▶ **EXERCISE OBJECTIVE**: Output every record exactly, apart from its images.

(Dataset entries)
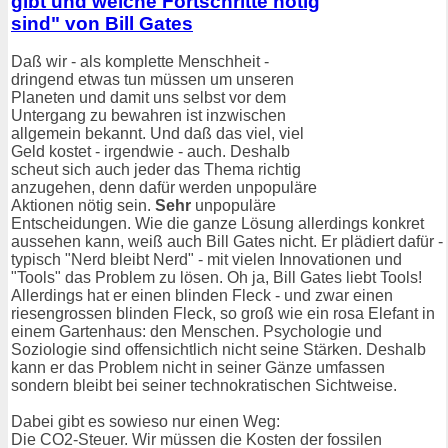
gibt und welche Fortschritte nötig
sind" von Bill Gates
Daß wir - als komplette Menschheit -
dringend etwas tun müssen um unseren
Planeten und damit uns selbst vor dem
Untergang zu bewahren ist inzwischen
allgemein bekannt. Und daß das viel, viel
Geld kostet - irgendwie - auch. Deshalb
scheut sich auch jeder das Thema richtig
anzugehen, denn dafür werden unpopuläre
Aktionen nötig sein.
Sehr
unpopuläre
Entscheidungen. Wie die ganze Lösung allerdings konkret
aussehen kann, weiß auch Bill Gates nicht. Er plädiert dafür -
typisch "Nerd bleibt Nerd" - mit vielen Innovationen und
"Tools" das Problem zu lösen. Oh ja, Bill Gates liebt Tools!
Allerdings hat er einen blinden Fleck - und zwar einen
riesengrossen blinden Fleck, so groß wie ein rosa Elefant in
einem Gartenhaus: den Menschen. Psychologie und
Soziologie sind offensichtlich nicht seine Stärken. Deshalb
kann er das Problem nicht in seiner Gänze umfassen
sondern bleibt bei seiner technokratischen Sichtweise.
Dabei gibt es sowieso nur einen Weg:
Die CO2-Steuer. Wir müssen die Kosten der fossilen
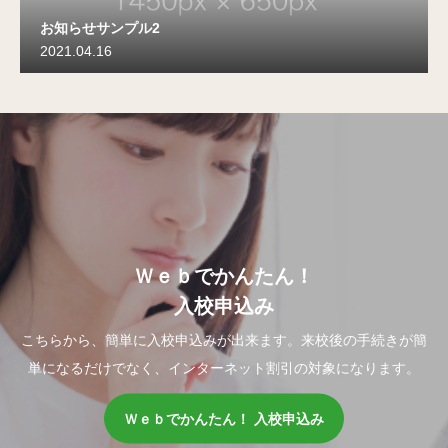
お知らせサンプル2
2021.04.16
Ｗｅｂでかんたん！
入校申込み
こちらから、簡単に入校申込みが出来ます。来校後の手続きが簡
単になるだけでなく、インターネット割引の対象になります。
Ｗｅｂでかんたん！ 入校申込み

▶ **EXERCISE RESULT**:
gibt und welche Fortschritte nötig
sind" von Bill Gates
Daß wir - als komplette Menschheit -
dringend etwas tun müssen um unseren
Planeten und damit uns selbst vor dem
Untergang zu bewahren ist inzwischen
allgemein bekannt. Und daß das viel, viel
Geld kostet - irgendwie - auch. Deshalb
scheut sich auch jeder das Thema richtig
anzugehen, denn dafür werden unpopuläre
Aktionen nötig sein.
Sehr
unpopuläre
Entscheidungen. Wie die ganze Lösung allerdings konkret
aussehen kann, weiß auch Bill Gates nicht. Er plädiert dafür -
typisch "Nerd bleibt Nerd" - mit vielen Innovationen und
"Tools" das Problem zu lösen. Oh ja, Bill Gates liebt Tools!
Allerdings hat er einen blinden Fleck - und zwar einen
riesengrossen blinden Fleck, so groß wie ein rosa Elefant in
einem Gartenhaus: den Menschen. Psychologie und
Soziologie sind offensichtlich nicht seine Stärken. Deshalb
kann er das Problem nicht in seiner Gänze umfassen
sondern bleibt bei seiner technokratischen Sichtweise.
Dabei gibt es sowieso nur einen Weg:
Die CO2-Steuer. Wir müssen die Kosten der fossilen
お知らせサンプル2
2021.04.16
Ｗｅｂでかんたん！
入校申込み
こちらから、簡単に入校申込みが出来ます。来校後の手続きが簡
単になるだけでなく、インターネット割引の対象になります。
Ｗｅｂでかんたん！ 入校申込み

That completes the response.